• How to complete this task
In your copy of the data, omit the pictures and keep all else exactly as given.

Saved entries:
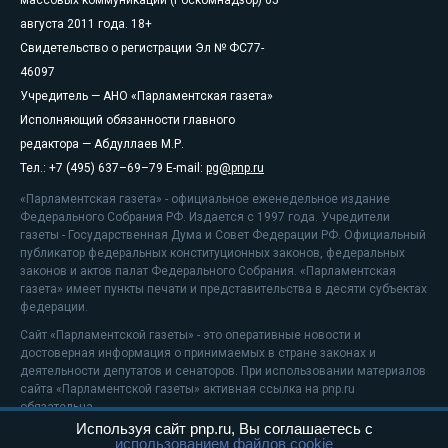
массовых коммуникаций (Роскомнадзор) 05
августа 2011 года. 18+
Свидетельство о регистрации Эл № ФС77-
46097
Учредитель — АНО «Парламентская газета»
Исполняющий обязанности главного
редактора — Абдуллаев М.Р.
Тел.: +7 (495) 637–69–79 E-mail:
pg@pnp.ru
«Парламентская газета» - официальное еженедельное издание
Федерального Собрания РФ. Издается с 1997 года. Учредители
газеты - Государственная Дума и Совет Федерации РФ. Официальный
публикатор федеральных конституционных законов, федеральных
законов и актов палат Федерального Собрания. «Парламентская
газета» имеет пункты печати и представительства в десяти субъектах
федерации.
Сайт «Парламентской газеты» - это оперативные новости и
достоверная информация о принимаемых в стране законах и
деятельности депутатов и сенаторов. При использовании материалов
сайта «Парламентской газеты» активная ссылка на pnp.ru
обязательна.
Используя сайт pnp.ru, Вы соглашаетесь с
На информационном ресурсе применяются
рекомендательные
использованием файлов cookie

• Solution to this problem
массовых коммуникаций (Роскомнадзор) 05
августа 2011 года. 18+
Свидетельство о регистрации Эл № ФС77-
46097
Учредитель — АНО «Парламентская газета»
Исполняющий обязанности главного
редактора — Абдуллаев М.Р.
Тел.: +7 (495) 637–69–79 E-mail:
pg@pnp.ru
«Парламентская газета» - официальное еженедельное издание
Федерального Собрания РФ. Издается с 1997 года. Учредители
газеты - Государственная Дума и Совет Федерации РФ. Официальный
публикатор федеральных конституционных законов, федеральных
законов и актов палат Федерального Собрания. «Парламентская
газета» имеет пункты печати и представительства в десяти субъектах
федерации.
Сайт «Парламентской газеты» - это оперативные новости и
достоверная информация о принимаемых в стране законах и
деятельности депутатов и сенаторов. При использовании материалов
сайта «Парламентской газеты» активная ссылка на pnp.ru
обязательна.
Используя сайт pnp.ru, Вы соглашаетесь с
На информационном ресурсе применяются
рекомендательные
использованием файлов cookie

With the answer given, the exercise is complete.